For what it is worth.

What if you tried simulations with say two different oil prices (say $80/bbl and $120/bbl) and as the wells became unprofitable no more wells were added.

A possible scenario is that all the wells that now are expected to be profitable will be drilled. As drilling moves to the periphery of the sweet spots, wells will become unprofitable without (and primarily) a considerable growth in the oil price.
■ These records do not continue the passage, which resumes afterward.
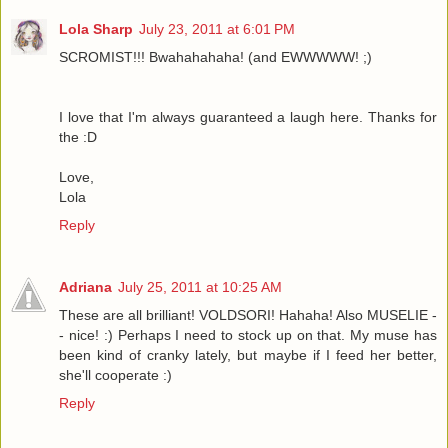
Lola Sharp
July 23, 2011 at 6:01 PM
SCROMIST!!! Bwahahahaha! (and EWWWWW! ;)
I love that I'm always guaranteed a laugh here. Thanks for
the :D
Love,
Lola
Reply
Adriana
July 25, 2011 at 10:25 AM
These are all brilliant! VOLDSORI! Hahaha! Also MUSELIE -
- nice! :) Perhaps I need to stock up on that. My muse has
been kind of cranky lately, but maybe if I feed her better,
she'll cooperate :)
Reply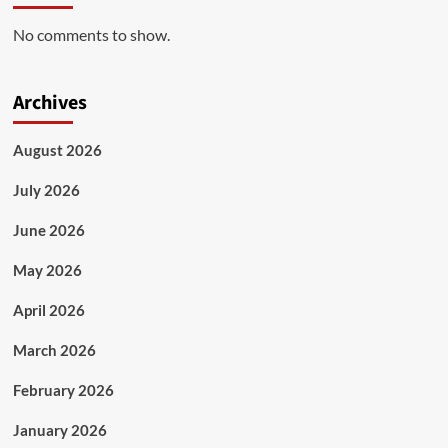
No comments to show.
Archives
August 2026
July 2026
June 2026
May 2026
April 2026
March 2026
February 2026
January 2026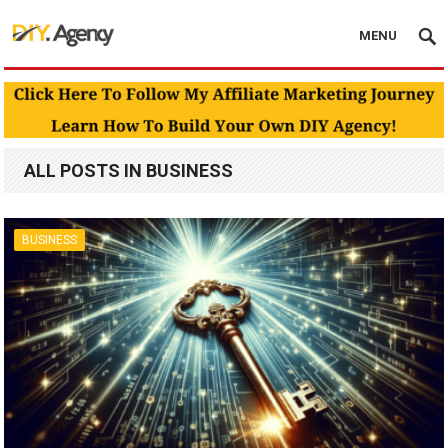
MENU
ALL POSTS IN BUSINESS
BUSINESS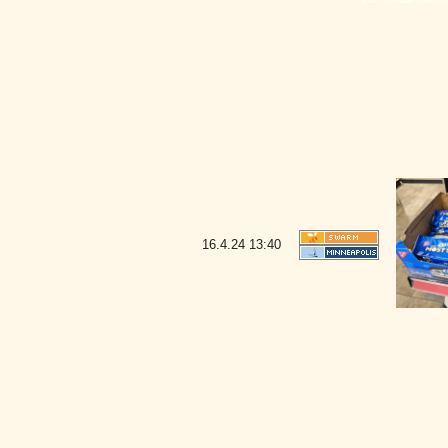
16.4.24
13:40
A possible scenario is that all the wells that now are expected to be profitable will be drilled, then if the oil price is not high enough, follows a slow down in drilling until the price again allows for more drilling.

Rune

I ran a basic "Bakken Sample" well through our economic engine using some simple assumptions, and $200/bbl oil would be marginally profitable:

Production - starts 2013-1 at 300 bpd, final rate = 20 bpd, volume = 60kb which means initial decline is 82% (well life of 1.6 years). no associated gas.
Price - $200/bbl flat across every year
Interests - 100% WI, 87.5% NRI
Opcost - $5/bbl, nothing else
Capital - $5MM intangible drilling costs, $3MM tangible drilling costs
Tax - standard 36% federal + ND tax

Results: ROR = 45%, NPV = $392 @ 10% disc rate

Breakeven: $187 flat price.

Hello and thank you!

Let me see if I understand your assumptions right; Your well produces 60 kb over a period of 1.6 years?

If 60 kb was produced over 30 years, how would your break even come out?

DC, thanks for the update. I really think 42,500 wells by 2028 is overly optimistic. I think that wells per year will decrease in the coming years rather than increase. You notice that the 7.4 billion barrels of oil are "undiscovered technically recoverable resources". The "technically recoverable" is the trick phrase. Technically recoverable could mean that most of it will not be recovered because of economics. That is, the barrels per well may drop considerably as they move further and further away from the sweet spots and technically recoverable oil will just be left in the ground.

But one other thing the survey brought out. The USGS says there are 13 billion barrels of "undiscovered technically recoverable (tight) oil in the US. Of that 13 billion barrels, 7.4 billion barrels, or 57 percent, of all the tight oil in the US are in the Williston Basin (Bakken-Three Forks).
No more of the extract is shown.